Dee Perry and I producing the radio drama
adaptation of"I Hate This" for Around Noon (2005)

This Friday, June 28, 2013 will be the final broadcast of WCPN 90.3 FM's award-winning, northeast Ohio arts and entertainment program, Around Noon. The good news is that Dee Perry and her crew are moving to the 2 PM time slot, Monday through Thursday, with a new program called The Sound of Applause.

I guess this is a thematic melding of WCPN and the PBS station WVIZ and that station's long-running arts show Applause, which has been hosted by Dee since the two stations merged into Ideastream in 2001.

Change can be good. And people can complain. I remember when WCPN made the radical switch from largely jazz programming to mostly news and talk in the mid-1990s, and what a fuss people made at that time. It was forward-thinking, however, and as much as I am sick of talk radio, the NPR programs broadcast on WCPN and locally produced shows like The Sound of Ideas do provide for moderation and common sense discourse which is unavailable elsewhere.

And then there was Around Noon. I remember when I was public relations director at Dobama Theatre, and were were first contacted by the program in early 1997. I mean, they contacted us, looking for stories and interviews, because this was going to be a daily, hour-long radio program about arts and culture in the region. Usually it was me, begging attention from the print media, which even then, with two weekly papers and a full-functioning daily, appeared to regard arts coverage as some kind of charity work.
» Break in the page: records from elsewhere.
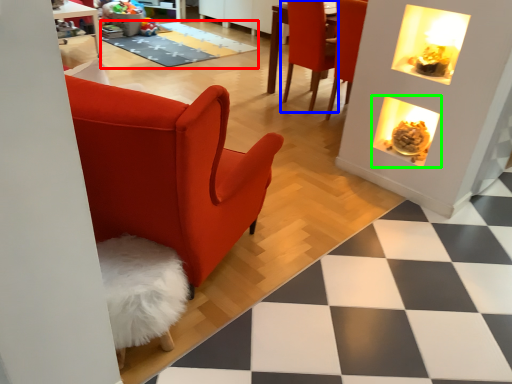 Question: Considering the real-world distances, which object is closest to mat (highlighted by a red box)? chair (highlighted by a blue box) or fireplace (highlighted by a green box).

Choices:
 (A) chair
 (B) fireplace

Answer: (A) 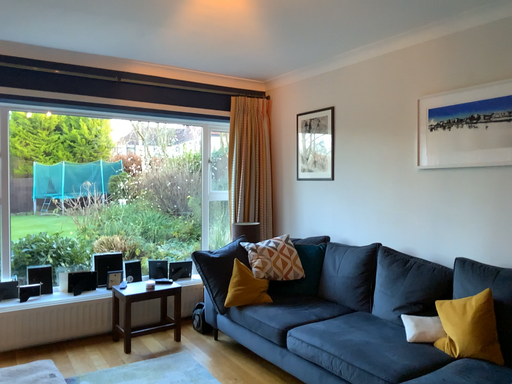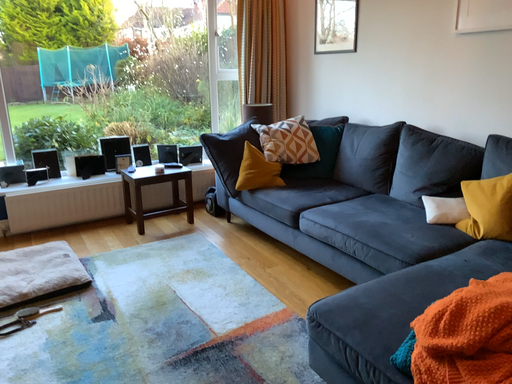 Question: How did the camera likely rotate when shooting the video?

Choices:
 (A) rotated downward
 (B) rotated upward

Answer: (A)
Cleveland Historian John Vacha and I chat with Dee about "It Can't Happen Here"
October 24, 2011

This was unique, this dedicated arts reporting, and it still is. It is a shame that in order to accommodate the new schedule they must drop their Friday shows (and for Ira Flatow of all people, I can't even listen to him) especially as they fall right before the weekend. But it's a gift, and in today's media climate, the people of greater Cleveland are lucky to have it.

Today is my wife and my fourteenth wedding anniversary (ivory, sweetheart, we'll skip the presents) but on our fifth anniversary (June 26, 2004) we joined 2,700 of our friends in getting naked in the shadow of the Steamship Mather for photo installation artist Spencer Tunick, and we worked with the folks at Around Noon to make an audio diary of the entire event. How cool is that?


Spencer Tunick: The Naked Truth

Best wishes to Dee and to the producers of The Sound of Applause, for many, many more years of excellence in arts reporting.